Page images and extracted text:
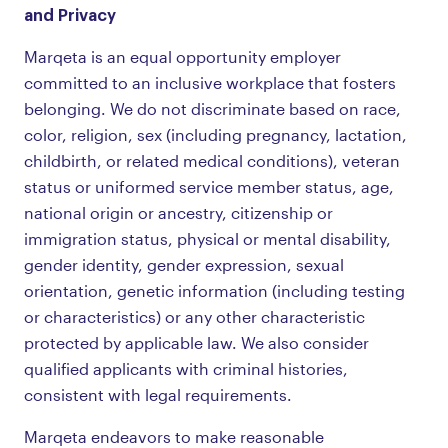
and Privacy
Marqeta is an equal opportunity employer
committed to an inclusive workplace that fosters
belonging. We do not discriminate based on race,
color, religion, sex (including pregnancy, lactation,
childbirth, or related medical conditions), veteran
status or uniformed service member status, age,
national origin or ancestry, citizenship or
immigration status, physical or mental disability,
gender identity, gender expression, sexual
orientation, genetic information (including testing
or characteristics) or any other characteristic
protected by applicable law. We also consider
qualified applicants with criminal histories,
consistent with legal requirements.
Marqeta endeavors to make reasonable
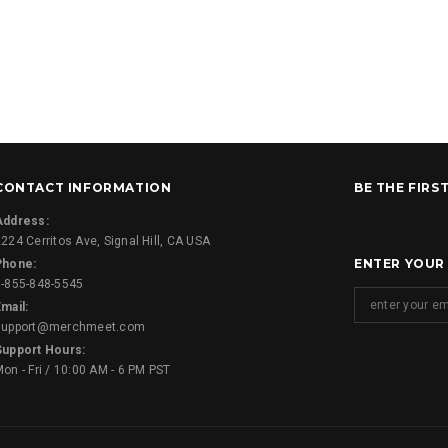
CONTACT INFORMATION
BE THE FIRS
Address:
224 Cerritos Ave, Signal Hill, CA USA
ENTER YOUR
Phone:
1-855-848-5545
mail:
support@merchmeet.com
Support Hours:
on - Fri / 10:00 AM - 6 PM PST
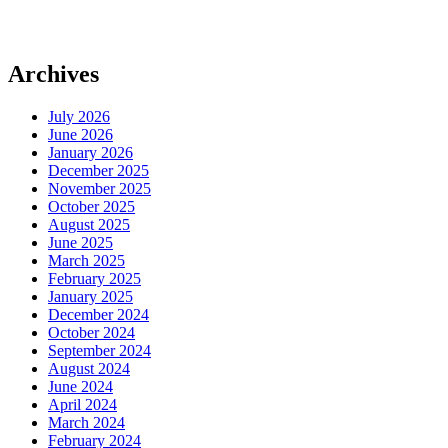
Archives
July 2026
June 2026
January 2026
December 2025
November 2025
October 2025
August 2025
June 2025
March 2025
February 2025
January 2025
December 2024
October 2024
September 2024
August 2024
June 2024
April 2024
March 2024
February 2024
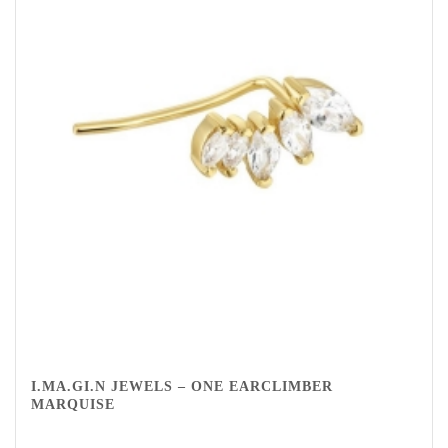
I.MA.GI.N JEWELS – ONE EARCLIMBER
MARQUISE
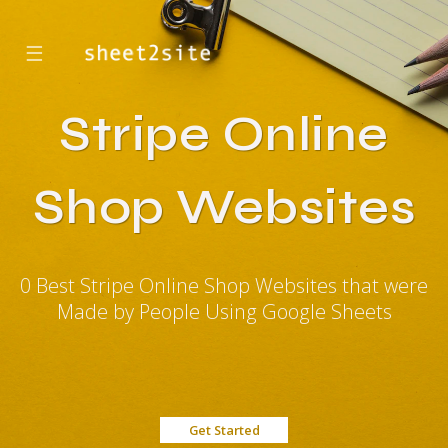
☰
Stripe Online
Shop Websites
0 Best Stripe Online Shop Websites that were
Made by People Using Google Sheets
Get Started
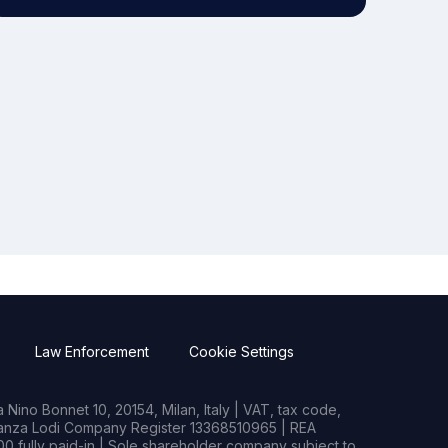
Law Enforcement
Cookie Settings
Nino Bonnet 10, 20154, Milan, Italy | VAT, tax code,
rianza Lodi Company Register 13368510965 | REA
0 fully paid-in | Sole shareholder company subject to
---
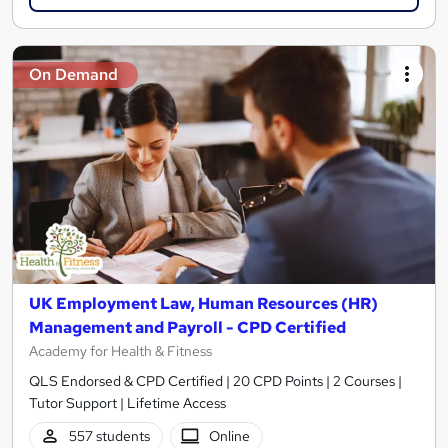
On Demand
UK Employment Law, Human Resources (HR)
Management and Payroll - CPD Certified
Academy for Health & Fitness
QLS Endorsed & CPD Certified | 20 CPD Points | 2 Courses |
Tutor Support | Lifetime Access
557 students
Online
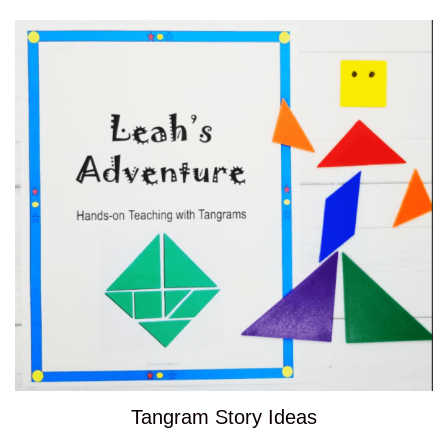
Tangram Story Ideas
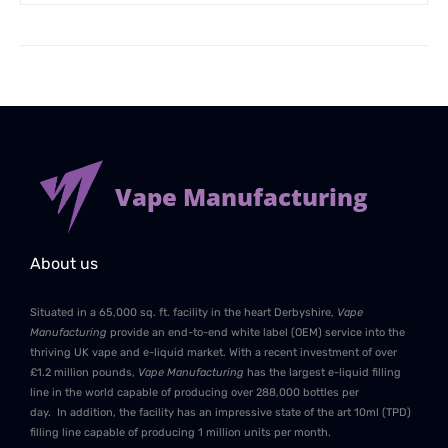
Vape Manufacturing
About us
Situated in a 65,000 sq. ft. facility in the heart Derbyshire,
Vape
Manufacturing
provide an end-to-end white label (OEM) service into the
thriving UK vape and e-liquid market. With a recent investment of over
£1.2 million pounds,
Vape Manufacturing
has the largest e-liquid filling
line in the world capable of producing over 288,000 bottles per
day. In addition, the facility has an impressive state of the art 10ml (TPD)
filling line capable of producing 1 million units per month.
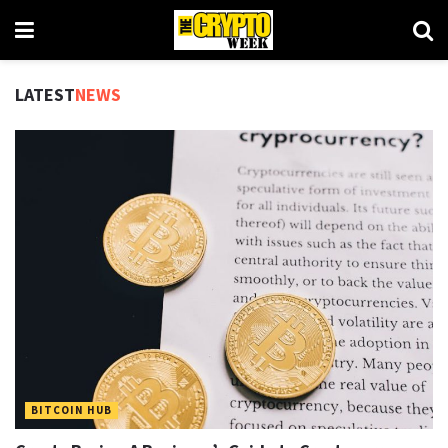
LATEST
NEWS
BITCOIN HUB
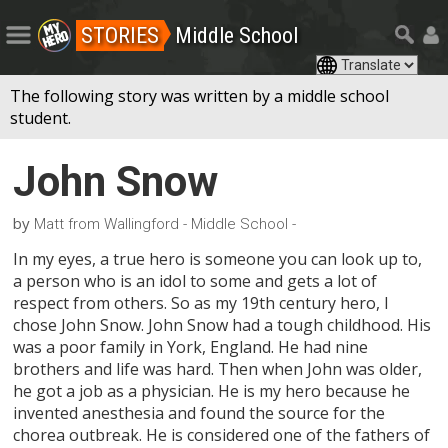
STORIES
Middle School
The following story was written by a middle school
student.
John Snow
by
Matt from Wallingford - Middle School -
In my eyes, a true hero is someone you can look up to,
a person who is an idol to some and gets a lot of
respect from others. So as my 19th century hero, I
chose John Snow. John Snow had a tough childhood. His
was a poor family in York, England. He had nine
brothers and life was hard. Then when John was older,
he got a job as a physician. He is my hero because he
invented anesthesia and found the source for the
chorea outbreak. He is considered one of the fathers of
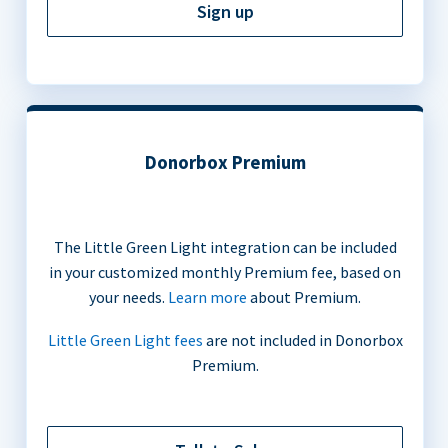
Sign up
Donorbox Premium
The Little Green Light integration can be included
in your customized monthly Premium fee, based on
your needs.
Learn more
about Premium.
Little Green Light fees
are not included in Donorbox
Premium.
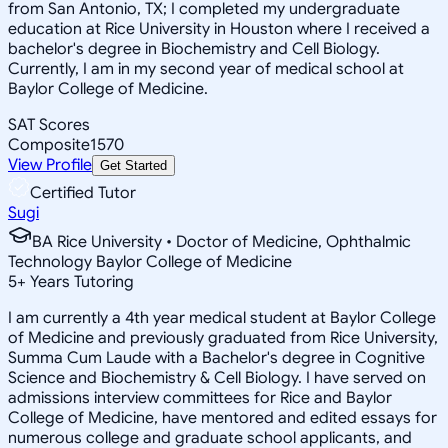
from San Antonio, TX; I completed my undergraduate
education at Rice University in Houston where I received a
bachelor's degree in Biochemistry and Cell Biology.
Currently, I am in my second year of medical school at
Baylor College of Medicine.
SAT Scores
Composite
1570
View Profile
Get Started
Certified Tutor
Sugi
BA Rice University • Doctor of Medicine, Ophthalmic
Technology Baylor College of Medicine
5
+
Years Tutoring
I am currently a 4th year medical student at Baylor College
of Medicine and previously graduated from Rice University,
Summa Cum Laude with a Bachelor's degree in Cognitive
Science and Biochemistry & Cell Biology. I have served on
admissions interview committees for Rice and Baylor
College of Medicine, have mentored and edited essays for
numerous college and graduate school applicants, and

Exercise requirements: Write down again, exactly as given, only the lines above that fall from the line with "and Privacy" to the line with "national origin or ancestry, citizenship or", inclusive.

Solution to this problem:
and Privacy
Marqeta is an equal opportunity employer
committed to an inclusive workplace that fosters
belonging. We do not discriminate based on race,
color, religion, sex (including pregnancy, lactation,
childbirth, or related medical conditions), veteran
status or uniformed service member status, age,
national origin or ancestry, citizenship or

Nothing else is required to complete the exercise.